WORK REQUIRED >>
Your answer should consist of the lines in the listing that hold "pour".

PROVIDED DATA >>

[Start of section]

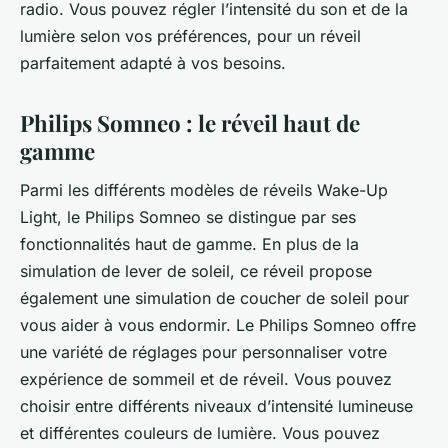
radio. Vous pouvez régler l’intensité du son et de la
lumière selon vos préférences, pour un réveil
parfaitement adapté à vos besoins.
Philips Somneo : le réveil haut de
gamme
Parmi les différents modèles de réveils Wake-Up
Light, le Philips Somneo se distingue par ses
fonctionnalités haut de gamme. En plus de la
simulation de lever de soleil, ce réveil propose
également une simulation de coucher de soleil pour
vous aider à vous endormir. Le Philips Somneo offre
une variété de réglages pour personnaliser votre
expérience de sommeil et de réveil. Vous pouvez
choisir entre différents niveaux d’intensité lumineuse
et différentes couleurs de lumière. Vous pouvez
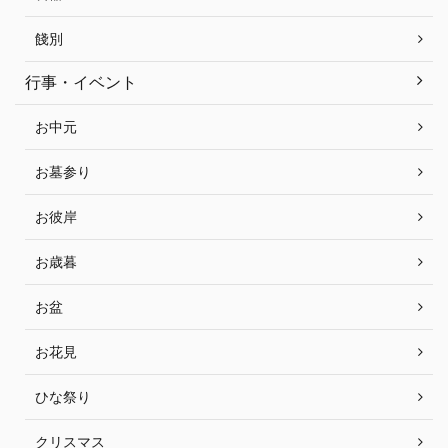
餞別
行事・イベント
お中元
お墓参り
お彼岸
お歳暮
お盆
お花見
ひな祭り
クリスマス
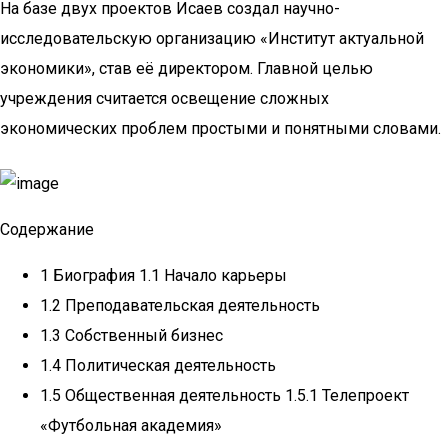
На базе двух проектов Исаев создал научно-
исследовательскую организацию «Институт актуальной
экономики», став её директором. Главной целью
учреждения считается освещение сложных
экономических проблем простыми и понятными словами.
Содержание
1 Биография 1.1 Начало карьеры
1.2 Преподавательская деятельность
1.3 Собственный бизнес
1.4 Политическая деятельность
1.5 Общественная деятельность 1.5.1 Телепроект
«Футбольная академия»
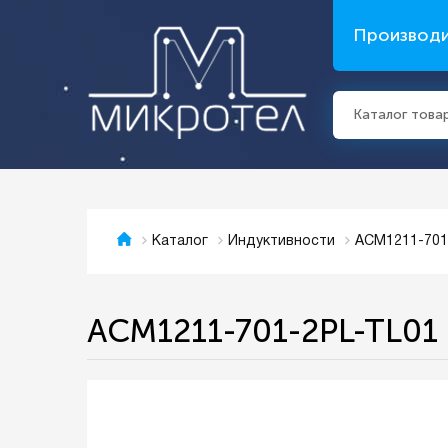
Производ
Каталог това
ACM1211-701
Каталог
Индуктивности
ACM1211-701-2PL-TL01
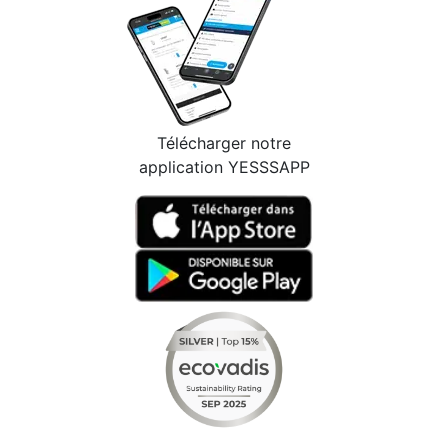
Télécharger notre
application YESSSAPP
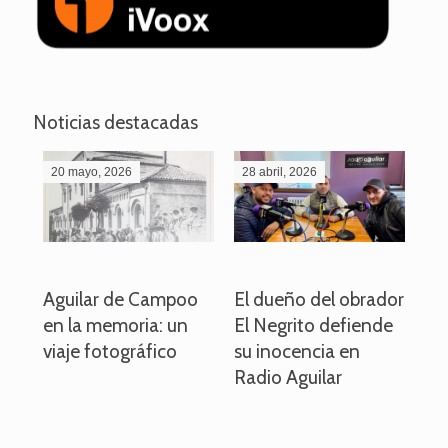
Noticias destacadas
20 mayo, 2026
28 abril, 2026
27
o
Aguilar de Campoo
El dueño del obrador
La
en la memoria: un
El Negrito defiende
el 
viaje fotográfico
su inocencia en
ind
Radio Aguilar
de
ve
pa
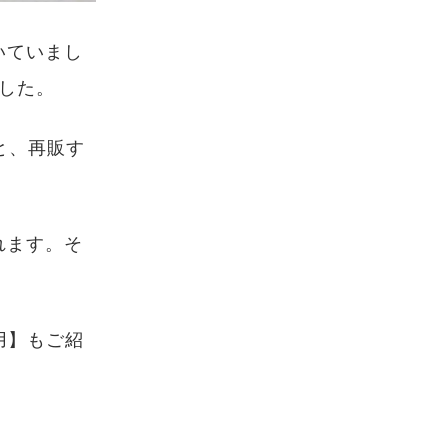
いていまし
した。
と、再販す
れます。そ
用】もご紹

[End of section]
[Start of section]

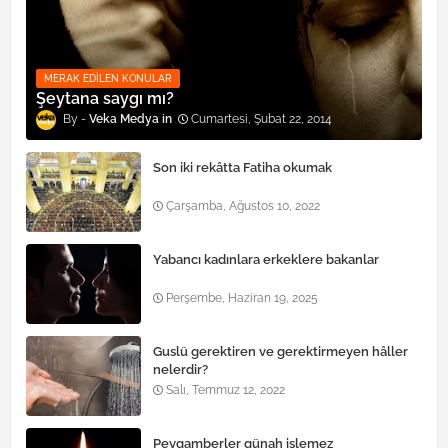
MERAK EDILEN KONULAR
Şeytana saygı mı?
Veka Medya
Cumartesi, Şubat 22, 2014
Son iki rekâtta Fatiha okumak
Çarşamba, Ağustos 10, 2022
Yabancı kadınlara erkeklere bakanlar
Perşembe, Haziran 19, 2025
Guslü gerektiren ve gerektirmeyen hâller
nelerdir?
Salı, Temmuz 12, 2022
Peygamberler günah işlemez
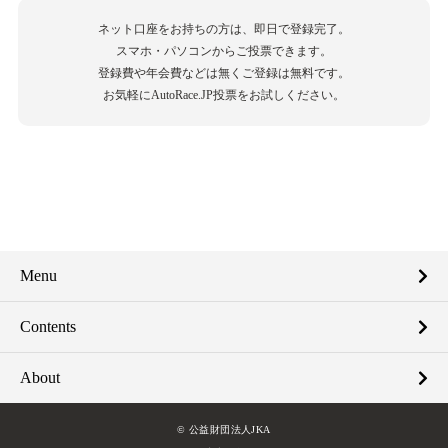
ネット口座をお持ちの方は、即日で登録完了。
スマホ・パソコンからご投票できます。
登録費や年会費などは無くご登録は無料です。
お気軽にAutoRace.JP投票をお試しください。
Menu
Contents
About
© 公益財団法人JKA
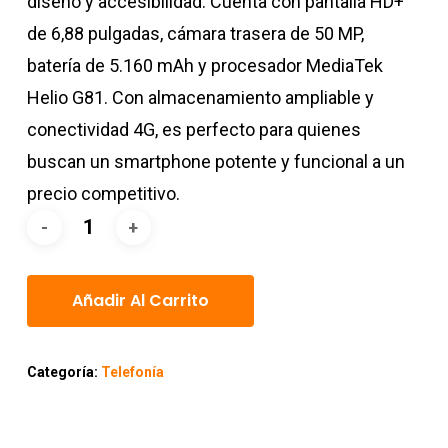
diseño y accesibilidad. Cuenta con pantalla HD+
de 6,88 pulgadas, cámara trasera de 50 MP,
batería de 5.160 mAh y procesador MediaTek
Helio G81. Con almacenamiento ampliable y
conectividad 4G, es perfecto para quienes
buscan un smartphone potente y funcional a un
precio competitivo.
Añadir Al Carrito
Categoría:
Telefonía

[End of section]

TASK ANSWER >>
lumière selon vos préférences, pour un réveil
également une simulation de coucher de soleil pour
une variété de réglages pour personnaliser votre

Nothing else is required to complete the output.